>>
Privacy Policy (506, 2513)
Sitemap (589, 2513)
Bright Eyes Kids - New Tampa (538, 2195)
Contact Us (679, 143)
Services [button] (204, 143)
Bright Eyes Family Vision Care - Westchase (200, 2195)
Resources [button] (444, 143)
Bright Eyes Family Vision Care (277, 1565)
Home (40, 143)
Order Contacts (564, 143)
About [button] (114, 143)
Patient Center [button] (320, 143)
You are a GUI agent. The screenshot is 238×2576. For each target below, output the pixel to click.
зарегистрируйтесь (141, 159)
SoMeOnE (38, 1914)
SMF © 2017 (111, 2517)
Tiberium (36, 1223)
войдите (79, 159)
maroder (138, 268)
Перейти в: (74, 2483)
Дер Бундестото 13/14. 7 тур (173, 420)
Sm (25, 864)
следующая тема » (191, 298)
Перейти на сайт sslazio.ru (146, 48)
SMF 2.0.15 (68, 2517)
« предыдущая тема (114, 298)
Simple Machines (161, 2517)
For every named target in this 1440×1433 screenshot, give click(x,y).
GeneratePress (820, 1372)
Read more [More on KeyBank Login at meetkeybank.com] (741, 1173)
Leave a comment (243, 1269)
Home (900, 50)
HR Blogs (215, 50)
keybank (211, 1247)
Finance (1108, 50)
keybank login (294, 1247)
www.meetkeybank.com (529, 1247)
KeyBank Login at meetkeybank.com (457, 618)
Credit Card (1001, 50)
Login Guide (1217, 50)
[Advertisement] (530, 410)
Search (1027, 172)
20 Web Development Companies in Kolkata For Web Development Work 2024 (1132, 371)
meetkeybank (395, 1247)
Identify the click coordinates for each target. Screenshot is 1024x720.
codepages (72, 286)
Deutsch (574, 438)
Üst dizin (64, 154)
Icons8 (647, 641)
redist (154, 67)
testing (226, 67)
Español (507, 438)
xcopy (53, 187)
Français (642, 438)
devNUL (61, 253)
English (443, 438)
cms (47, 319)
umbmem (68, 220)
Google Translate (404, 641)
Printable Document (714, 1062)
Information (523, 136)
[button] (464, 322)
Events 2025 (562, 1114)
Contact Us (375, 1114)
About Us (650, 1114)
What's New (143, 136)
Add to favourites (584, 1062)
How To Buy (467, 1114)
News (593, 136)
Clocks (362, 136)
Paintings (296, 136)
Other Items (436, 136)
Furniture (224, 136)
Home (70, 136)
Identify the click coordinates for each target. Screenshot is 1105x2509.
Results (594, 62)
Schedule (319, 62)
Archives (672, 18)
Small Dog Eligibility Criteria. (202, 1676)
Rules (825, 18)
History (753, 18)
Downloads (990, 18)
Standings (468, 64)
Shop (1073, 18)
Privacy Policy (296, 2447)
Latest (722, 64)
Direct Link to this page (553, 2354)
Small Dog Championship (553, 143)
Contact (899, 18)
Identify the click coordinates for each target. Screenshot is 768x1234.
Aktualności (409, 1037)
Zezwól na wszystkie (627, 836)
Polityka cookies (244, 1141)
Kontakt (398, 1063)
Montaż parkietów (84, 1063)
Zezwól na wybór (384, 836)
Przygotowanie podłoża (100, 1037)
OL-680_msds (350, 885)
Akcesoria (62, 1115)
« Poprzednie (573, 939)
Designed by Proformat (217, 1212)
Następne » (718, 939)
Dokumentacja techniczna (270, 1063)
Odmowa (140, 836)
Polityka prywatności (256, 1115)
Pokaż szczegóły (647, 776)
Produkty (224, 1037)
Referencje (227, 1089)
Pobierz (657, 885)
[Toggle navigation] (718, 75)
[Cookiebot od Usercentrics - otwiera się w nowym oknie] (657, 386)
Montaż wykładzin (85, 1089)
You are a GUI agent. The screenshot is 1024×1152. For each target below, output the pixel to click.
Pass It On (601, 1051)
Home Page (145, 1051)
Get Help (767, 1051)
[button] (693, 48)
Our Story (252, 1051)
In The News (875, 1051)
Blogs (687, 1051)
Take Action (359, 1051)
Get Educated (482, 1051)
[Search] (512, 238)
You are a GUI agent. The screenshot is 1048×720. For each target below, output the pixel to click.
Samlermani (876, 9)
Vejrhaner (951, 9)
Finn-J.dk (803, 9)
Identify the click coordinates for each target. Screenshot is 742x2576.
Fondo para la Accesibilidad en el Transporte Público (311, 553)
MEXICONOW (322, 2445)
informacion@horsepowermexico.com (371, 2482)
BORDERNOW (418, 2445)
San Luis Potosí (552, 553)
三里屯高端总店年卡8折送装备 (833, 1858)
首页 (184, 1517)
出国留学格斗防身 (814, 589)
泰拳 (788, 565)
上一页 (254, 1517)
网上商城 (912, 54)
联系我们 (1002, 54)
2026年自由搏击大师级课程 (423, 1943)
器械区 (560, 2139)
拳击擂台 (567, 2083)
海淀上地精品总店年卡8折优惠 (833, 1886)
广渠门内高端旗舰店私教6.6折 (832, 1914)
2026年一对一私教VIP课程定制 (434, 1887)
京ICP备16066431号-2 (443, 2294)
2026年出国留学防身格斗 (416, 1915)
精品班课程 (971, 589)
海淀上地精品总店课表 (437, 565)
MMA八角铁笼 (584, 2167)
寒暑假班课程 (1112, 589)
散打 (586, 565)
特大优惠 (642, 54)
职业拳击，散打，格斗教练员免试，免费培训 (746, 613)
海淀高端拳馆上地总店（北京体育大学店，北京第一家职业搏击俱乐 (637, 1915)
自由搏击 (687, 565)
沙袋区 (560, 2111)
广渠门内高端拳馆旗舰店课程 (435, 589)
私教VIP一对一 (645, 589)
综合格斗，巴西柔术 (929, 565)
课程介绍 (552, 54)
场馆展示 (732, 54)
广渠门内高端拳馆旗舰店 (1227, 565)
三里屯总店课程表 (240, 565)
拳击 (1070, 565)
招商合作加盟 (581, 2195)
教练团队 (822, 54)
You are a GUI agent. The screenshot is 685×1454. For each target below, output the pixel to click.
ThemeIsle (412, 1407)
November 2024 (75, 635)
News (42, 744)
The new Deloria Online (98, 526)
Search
<<
Once you have read the entries, write them all out again exactly.

## Output for this task
Privacy Policy (506, 2513)
Sitemap (589, 2513)
Bright Eyes Kids - New Tampa (538, 2195)
Contact Us (679, 143)
Services [button] (204, 143)
Bright Eyes Family Vision Care - Westchase (200, 2195)
Resources [button] (444, 143)
Bright Eyes Family Vision Care (277, 1565)
Home (40, 143)
Order Contacts (564, 143)
About [button] (114, 143)
Patient Center [button] (320, 143)
You are a GUI agent. The screenshot is 238×2576. For each target below, output the pixel to click.
зарегистрируйтесь (141, 159)
SoMeOnE (38, 1914)
SMF © 2017 (111, 2517)
Tiberium (36, 1223)
войдите (79, 159)
maroder (138, 268)
Перейти в: (74, 2483)
Дер Бундестото 13/14. 7 тур (173, 420)
Sm (25, 864)
следующая тема » (191, 298)
Перейти на сайт sslazio.ru (146, 48)
SMF 2.0.15 (68, 2517)
« предыдущая тема (114, 298)
Simple Machines (161, 2517)
For every named target in this 1440×1433 screenshot, give click(x,y).
GeneratePress (820, 1372)
Read more [More on KeyBank Login at meetkeybank.com] (741, 1173)
Leave a comment (243, 1269)
Home (900, 50)
HR Blogs (215, 50)
keybank (211, 1247)
Finance (1108, 50)
keybank login (294, 1247)
www.meetkeybank.com (529, 1247)
KeyBank Login at meetkeybank.com (457, 618)
Credit Card (1001, 50)
Login Guide (1217, 50)
[Advertisement] (530, 410)
Search (1027, 172)
20 Web Development Companies in Kolkata For Web Development Work 2024 (1132, 371)
meetkeybank (395, 1247)
Identify the click coordinates for each target. Screenshot is 1024x720.
codepages (72, 286)
Deutsch (574, 438)
Üst dizin (64, 154)
Icons8 (647, 641)
redist (154, 67)
testing (226, 67)
Español (507, 438)
xcopy (53, 187)
Français (642, 438)
devNUL (61, 253)
English (443, 438)
cms (47, 319)
umbmem (68, 220)
Google Translate (404, 641)
Printable Document (714, 1062)
Information (523, 136)
[button] (464, 322)
Events 2025 (562, 1114)
Contact Us (375, 1114)
About Us (650, 1114)
What's New (143, 136)
Add to favourites (584, 1062)
How To Buy (467, 1114)
News (593, 136)
Clocks (362, 136)
Paintings (296, 136)
Other Items (436, 136)
Furniture (224, 136)
Home (70, 136)
Identify the click coordinates for each target. Screenshot is 1105x2509.
Results (594, 62)
Schedule (319, 62)
Archives (672, 18)
Small Dog Eligibility Criteria. (202, 1676)
Rules (825, 18)
History (753, 18)
Downloads (990, 18)
Standings (468, 64)
Shop (1073, 18)
Privacy Policy (296, 2447)
Latest (722, 64)
Direct Link to this page (553, 2354)
Small Dog Championship (553, 143)
Contact (899, 18)
Identify the click coordinates for each target. Screenshot is 768x1234.
Aktualności (409, 1037)
Zezwól na wszystkie (627, 836)
Polityka cookies (244, 1141)
Kontakt (398, 1063)
Montaż parkietów (84, 1063)
Zezwól na wybór (384, 836)
Przygotowanie podłoża (100, 1037)
OL-680_msds (350, 885)
Akcesoria (62, 1115)
« Poprzednie (573, 939)
Designed by Proformat (217, 1212)
Następne » (718, 939)
Dokumentacja techniczna (270, 1063)
Odmowa (140, 836)
Polityka prywatności (256, 1115)
Pokaż szczegóły (647, 776)
Produkty (224, 1037)
Referencje (227, 1089)
Pobierz (657, 885)
[Toggle navigation] (718, 75)
[Cookiebot od Usercentrics - otwiera się w nowym oknie] (657, 386)
Montaż wykładzin (85, 1089)
You are a GUI agent. The screenshot is 1024×1152. For each target below, output the pixel to click.
Pass It On (601, 1051)
Home Page (145, 1051)
Get Help (767, 1051)
[button] (693, 48)
Our Story (252, 1051)
In The News (875, 1051)
Blogs (687, 1051)
Take Action (359, 1051)
Get Educated (482, 1051)
[Search] (512, 238)
You are a GUI agent. The screenshot is 1048×720. For each target below, output the pixel to click.
Samlermani (876, 9)
Vejrhaner (951, 9)
Finn-J.dk (803, 9)
Identify the click coordinates for each target. Screenshot is 742x2576.
Fondo para la Accesibilidad en el Transporte Público (311, 553)
MEXICONOW (322, 2445)
informacion@horsepowermexico.com (371, 2482)
BORDERNOW (418, 2445)
San Luis Potosí (552, 553)
三里屯高端总店年卡8折送装备 (833, 1858)
首页 (184, 1517)
出国留学格斗防身 (814, 589)
泰拳 (788, 565)
上一页 (254, 1517)
网上商城 (912, 54)
联系我们 (1002, 54)
2026年自由搏击大师级课程 (423, 1943)
器械区 (560, 2139)
拳击擂台 (567, 2083)
海淀上地精品总店年卡8折优惠 (833, 1886)
广渠门内高端旗舰店私教6.6折 (832, 1914)
2026年一对一私教VIP课程定制 (434, 1887)
京ICP备16066431号-2 (443, 2294)
2026年出国留学防身格斗 (416, 1915)
精品班课程 (971, 589)
海淀上地精品总店课表 (437, 565)
MMA八角铁笼 (584, 2167)
寒暑假班课程 (1112, 589)
散打 (586, 565)
特大优惠 (642, 54)
职业拳击，散打，格斗教练员免试，免费培训 (746, 613)
海淀高端拳馆上地总店（北京体育大学店，北京第一家职业搏击俱乐 (637, 1915)
自由搏击 (687, 565)
沙袋区 (560, 2111)
广渠门内高端拳馆旗舰店课程 (435, 589)
私教VIP一对一 (645, 589)
综合格斗，巴西柔术 (929, 565)
课程介绍 (552, 54)
场馆展示 (732, 54)
广渠门内高端拳馆旗舰店 (1227, 565)
三里屯总店课程表 (240, 565)
拳击 (1070, 565)
招商合作加盟 (581, 2195)
教练团队 (822, 54)
You are a GUI agent. The screenshot is 685×1454. For each target below, output the pixel to click.
ThemeIsle (412, 1407)
November 2024 (75, 635)
News (42, 744)
The new Deloria Online (98, 526)
Search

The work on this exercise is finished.